Installing and Benchmarking NCCL¶
Installing nccl¶
If you need a specific version of NCCL - or you are trying to build a custom container, you can build NCCL with the following instructions:
$ module load cudatoolkit PrgEnv-gnu
$ git clone --branch "v2.27.7-1" https://github.com/NVIDIA/nccl.git
$ cd nccl
$ mkdir build
$ make -j 8 src.build PREFIX=$(realpath build)
Installing aws-ofi-nccl¶
The NCCL network plugin aws-ofi-nccl must be built for NCCL to use the Slingshot high speed network. It depends on CUDA and Libfabric. Ensure you use a version that is tagged with aws. The network plugin can be installed as follows:
$ module load cudatoolkit PrgEnv-gnu
$ git clone --branch "v1.7.x-aws" https://github.com/aws/aws-ofi-nccl.git
$ cd aws-ofi-nccl
$ ./autogen.sh
$ export LIBFABRIC_HOME=/opt/cray/libfabric/1.22.0 CC=/usr/bin/gcc-12 CXX=/usr/bin/g++-12
$ mkdir build
$ ./configure --prefix=$(realpath build) --with-cuda=${CUDA_HOME} --with-libfabric=${LIBFABRIC_HOME} --disable-tests
$ make -j 8 install
Benchmarking NCCL with nccl-tests¶
NCCL tests depends on MPI, NCCL, and CUDA. We can build it with the following instructions:
$ module load cudatoolkit PrgEnv-gnu
$ git clone https://github.com/NVIDIA/nccl-tests.git
$ cd nccl-tests
$ export MPI_HOME=/opt/cray/pe/mpich/8.1.32/ofi/gnu/12.3/
# Make sure you set NCCL_HOME to your build directory
$ export NCCL_HOME=$(realpath ../nccl/build)

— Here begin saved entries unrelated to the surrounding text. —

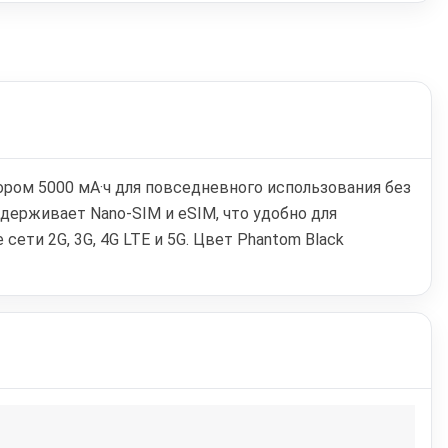
ором 5000 мА·ч для повседневного использования без
держивает Nano-SIM и eSIM, что удобно для
сети 2G, 3G, 4G LTE и 5G. Цвет Phantom Black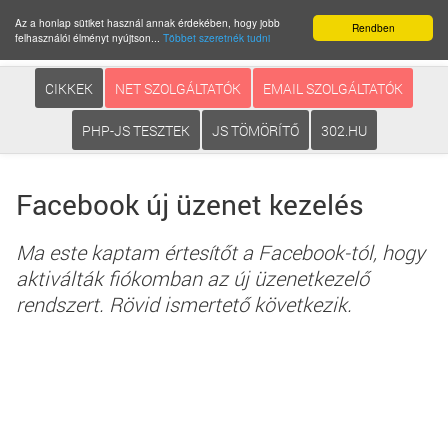
Az a honlap sütiket használ annak érdekében, hogy jobb
Rendben
felhasználói élményt nyújtson...
Többet szeretnék tudni
CIKKEK
NET SZOLGÁLTATÓK
EMAIL SZOLGÁLTATÓK
PHP-JS TESZTEK
JS TÖMÖRÍTŐ
302.HU
Facebook új üzenet kezelés
Ma este kaptam értesítőt a Facebook-tól, hogy
aktiválták fiókomban az új üzenetkezelő
rendszert. Rövid ismertető következik.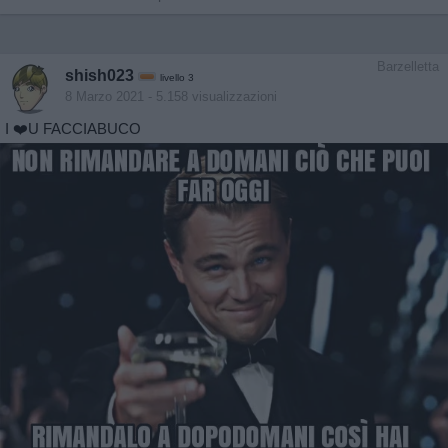
Barzelletta
shish023
livello 3
8 Marzo 2021
- 5.158 visualizzazioni
I ❤️U FACCIABUCO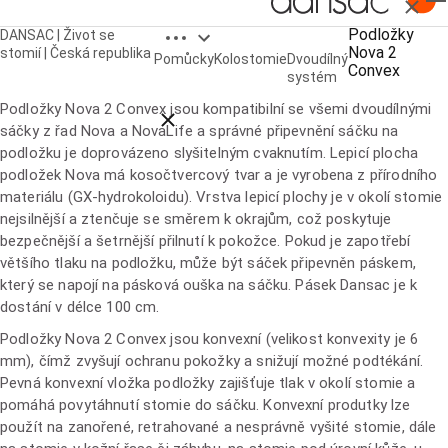
Zavřít
Open breadcrumbs
Podložky
DANSAC | Život se
Nova 2
Podložky Nova 2 Convex
stomií | Česká republika
Pomůcky
Kolostomie
Dvoudílný
Convex
systém
Podložky Nova 2 Convex jsou kompatibilní se všemi dvoudílnými
Close breadcrumbs
sáčky z řad Nova a NovaLife a správné připevnění sáčku na
podložku je doprovázeno slyšitelným cvaknutím. Lepicí plocha
podložek Nova má kosočtvercový tvar a je vyrobena z přírodního
materiálu (GX-hydrokoloidu). Vrstva lepicí plochy je v okolí stomie
nejsilnější a ztenčuje se směrem k okrajům, což poskytuje
bezpečnější a šetrnější přilnutí k pokožce. Pokud je zapotřebí
většího tlaku na podložku, může být sáček připevněn páskem,
který se napojí na pásková ouška na sáčku. Pásek Dansac je k
dostání v délce 100 cm.
Podložky Nova 2 Convex jsou konvexní (velikost konvexity je 6
mm), čímž zvyšují ochranu pokožky a snižují možné podtékání.
Pevná konvexní vložka podložky zajišťuje tlak v okolí stomie a
pomáhá povytáhnutí stomie do sáčku. Konvexní produtky lze
použít na zanořené, retrahované a nesprávně vyšité stomie, dále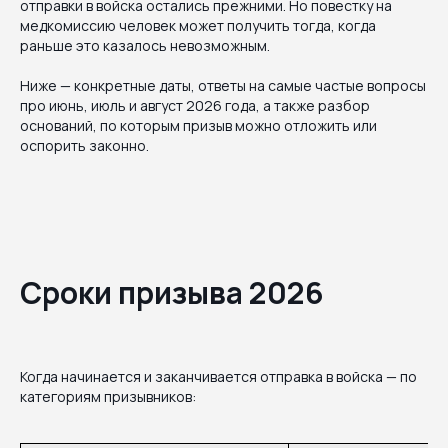
отправки в войска остались прежними. Но повестку на
медкомиссию человек может получить тогда, когда
раньше это казалось невозможным.
Ниже — конкретные даты, ответы на самые частые вопросы
про июнь, июль и август 2026 года, а также разбор
оснований, по которым призыв можно отложить или
оспорить законно.
Сроки призыва 2026
Когда начинается и заканчивается отправка в войска — по
категориям призывников:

$ make -j 8 MPI=1 MPI_HOME=${MPI_HOME} NCCL_HOME=${NCCL_HOME} CUDA_HOME=${CUDA_HOME}
We can now run an All Reduce benchmark to measure the network bandwidth for collectives. Running without the plugin, we see we have a maximum Bus Bandwidth of busbw 2.32 GB/s.
$ srun -N 2 --gpus 8 --network=disable_rdzv_get $(realpath nccl-tests/build/all_reduce_perf) -b 32KB -e 8GB -f 2 -g 4
# nccl-tests version 2.17.6 nccl-headers=21903 nccl-library=21903
# Collective test starting: all_reduce_perf
# nThread 1 nGpus 4 minBytes 8 maxBytes 4294967296 step: 2(factor) warmup iters: 1 iters: 20 agg iters: 1 validation: 1 graph: 0
#
# Using devices
# Rank 0 Group 0 Pid 123253 on nid001024 device 0 [0009:01:00] NVIDIA GH200 120GB
[...]
#
# out-of-place in-place
# size count type redop root time algbw busbw #wrong time algbw busbw #wrong
# (B) (elements) (us) (GB/s) (GB/s) (us) (GB/s) (GB/s)
[...]
8589934592 2147483648 float sum -1 6492425 1.32 2.32 0 6488797 1.32 2.32 0
# Out of bounds values : 0 OK
# Avg bus bandwidth : 1.3806
#
# Collective test concluded: all_reduce_perf
The above shows very slow performance indicating that NCCL is not using RDMA and is instead using a TCP Socket interface. To enable RDMA, we will source the environment variables above and add the plugin to our environment:
$ export LD_LIBRARY_PATH=$(realpath aws-ofi-nccl/build/lib):$LD_LIBRARY_PATH
# Ensure you source the environment variables from above
$ srun -N 2 --gpus 8 --cpus-per-task 72 --network=disable_rdzv_get nccl-tests/build/all_reduce_perf -b 32KB -e 8GB -f 2 -g 4
# nccl-tests version 2.17.6 nccl-headers=21903 nccl-library=21903
# Collective test starting: all_reduce_perf
# nThread 1 nGpus 4 minBytes 32768 maxBytes 8589934592 step: 2(factor) warmup iters: 1 iters: 20 agg iters: 1 validation: 1 graph: 0
#
# Using devices
# Rank 0 Group 0 Pid 125488 on nid001024 device 0 [0009:01:00] NVIDIA GH200 120GB
# Rank 1 Group 0 Pid 125488 on nid001024 device 1 [0019:01:00] NVIDIA GH200 120GB
# Rank 2 Group 0 Pid 125488 on nid001024 device 2 [0029:01:00] NVIDIA GH200 120GB
# Rank 3 Group 0 Pid 125488 on nid001024 device 3 [0039:01:00] NVIDIA GH200 120GB
# Rank 4 Group 0 Pid 136269 on nid001025 device 0 [0009:01:00] NVIDIA GH200 120GB
# Rank 5 Group 0 Pid 136269 on nid001025 device 1 [0019:01:00] NVIDIA GH200 120GB
# Rank 6 Group 0 Pid 136269 on nid001025 device 2 [0029:01:00] NVIDIA GH200 120GB
# Rank 7 Group 0 Pid 136269 on nid001025 device 3 [0039:01:00] NVIDIA GH200 120GB
NCCL version 2.19.3+cuda12.3
#
# out-of-place in-place
# size count type redop root time algbw busbw #wrong time algbw busbw #wrong
# (B) (elements) (us) (GB/s) (GB/s) (us) (GB/s) (GB/s)
[...]
8589934592 2147483648 float sum -1 92400.1 92.96 162.69 0 92381.3 92.98 162.72 0
# Out of bounds values : 0 OK
# Avg bus bandwidth : 62.3908
#
# Collective test concluded: all_reduce_perf
Here you can see that NCCL is correctly using RDMA on Slingshot, achieving an All Reduce out-of-place bus bandwidth of 162.69 GB/s.